Top critical review
Good Book, but Failed to Meet High Expectations
Reviewed in the United States on February 10, 2019
My coworkers tended to describe this book as the New Testament. Working as a Rails Developer, I had heard Sandi Metz mentioned in passing at least a dozen times before I started reading this book. This book was offered to me with a very high set of expectations, and I do not feel that those expectations were entirely merited.
My reading experience suffered from three key aspects:
(1) Like any author, Metz had to choose some kind of raw material for her examples. She chose... biking (ahem, cycling). This carries a lot of baggage on the West Coast—something akin to choosing horseback riding or fine wines. The decision to use cycling as the cultural center of the book left a really bitter taste in my mouth. The examples felt unapproachable and niche. It's easy to think about the Inheritance pattern that attends the animal, the dog and the golden retriever. It is more than a little self absorbed to think that most of your readers are going to get out of bed for discussions about tape color, recumbent mountain bikes and chain sizes.
(2) Metz uses sentence structure that feels overly complicated. The comparison that comes to mind is Aristotle. There were a large number of sentences that I needed to reread. I can only imagine what a slog this book would be for an ESL reader.
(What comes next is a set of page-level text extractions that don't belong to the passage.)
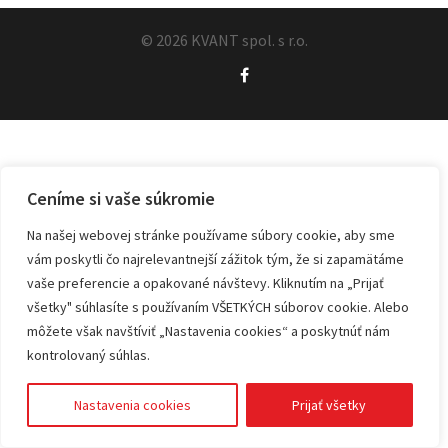
© 2026 KVANT spol. s r.o.
Ceníme si vaše súkromie
Na našej webovej stránke používame súbory cookie, aby sme
vám poskytli čo najrelevantnejší zážitok tým, že si zapamätáme
vaše preferencie a opakované návštevy. Kliknutím na „Prijať
všetky" súhlasíte s používaním VŠETKÝCH súborov cookie. Alebo
môžete však navštíviť „Nastavenia cookies“ a poskytnúť nám
kontrolovaný súhlas.
Nastavenia cookies
Prijať všetky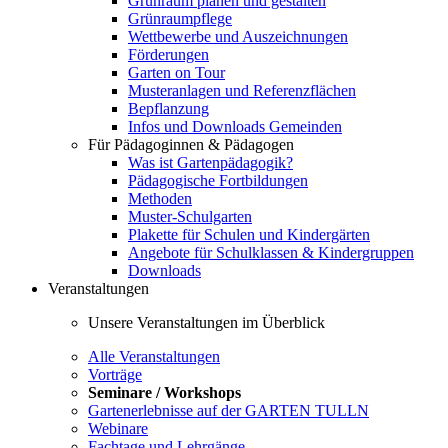
Grünraum planen und gestalten
Grünraumpflege
Wettbewerbe und Auszeichnungen
Förderungen
Garten on Tour
Musteranlagen und Referenzflächen
Bepflanzung
Infos und Downloads Gemeinden
Für Pädagoginnen & Pädagogen
Was ist Gartenpädagogik?
Pädagogische Fortbildungen
Methoden
Muster-Schulgarten
Plakette für Schulen und Kindergärten
Angebote für Schulklassen & Kindergruppen
Downloads
Veranstaltungen
Unsere Veranstaltungen im Überblick
Alle Veranstaltungen
Vorträge
Seminare / Workshops
Gartenerlebnisse auf der GARTEN TULLN
Webinare
Fachtage und Lehrgänge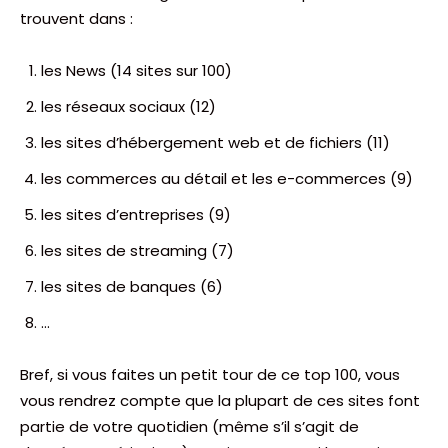
trouvent dans :
les News (14 sites sur 100)
les réseaux sociaux (12)
les sites d’hébergement web et de fichiers (11)
les commerces au détail et les e-commerces (9)
les sites d’entreprises (9)
les sites de streaming (7)
les sites de banques (6)
…
Bref, si vous faites un petit tour de ce top 100, vous
vous rendrez compte que la plupart de ces sites font
partie de votre quotidien (même s’il s’agit de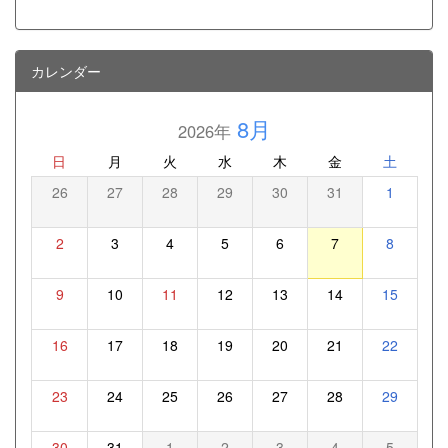
カレンダー
8月
2026年
日
月
火
水
木
金
土
26
27
28
29
30
31
1
2
3
4
5
6
7
8
9
10
11
12
13
14
15
16
17
18
19
20
21
22
23
24
25
26
27
28
29
30
31
1
2
3
4
5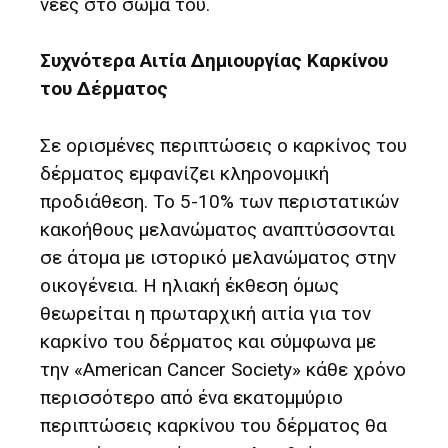
νέες στο σώμα του.
Συχνότερα Αιτία Δημιουργίας Καρκίνου
του Δέρματος
Σε ορισμένες περιπτώσεις ο καρκίνος του
δέρματος εμφανίζει κληρονομική
προδιάθεση. Το 5-10% των περιστατικών
κακοήθους μελανώματος αναπτύσσονται
σε άτομα με ιστορικό μελανώματος στην
οικογένεια. Η ηλιακή έκθεση όμως
θεωρείται η πρωταρχική αιτία για τον
καρκίνο του δέρματος και σύμφωνα με
την «American Cancer Society» κάθε χρόνο
περισσότερο από ένα εκατομμύριο
περιπτώσεις καρκίνου του δέρματος θα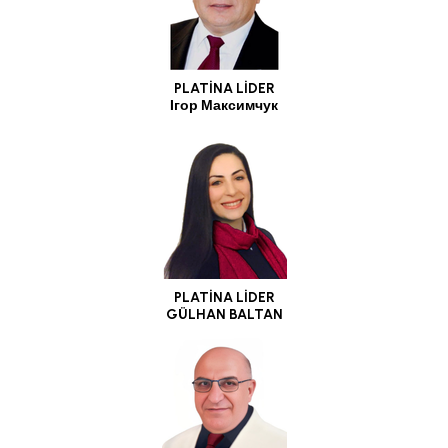
PLATİNA LİDER
Ігор Максимчук
PLATİNA LİDER
GÜLHAN BALTAN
(3) The spacing and visual style of the code examples were unattractive and unapproachable. This book is six years old but looks like it was written in 1992.
The wisdom in this book is absolutely worthy of a 5-star review and I am a stronger engineer for having read it. For engineers working with Ruby, I am not sure that there is a better resource for learning OOP design patterns. That said, this is not the Bible of OOP for developers in all languages. If you are a Swift or Kotlin or C++ developer, look elsewhere.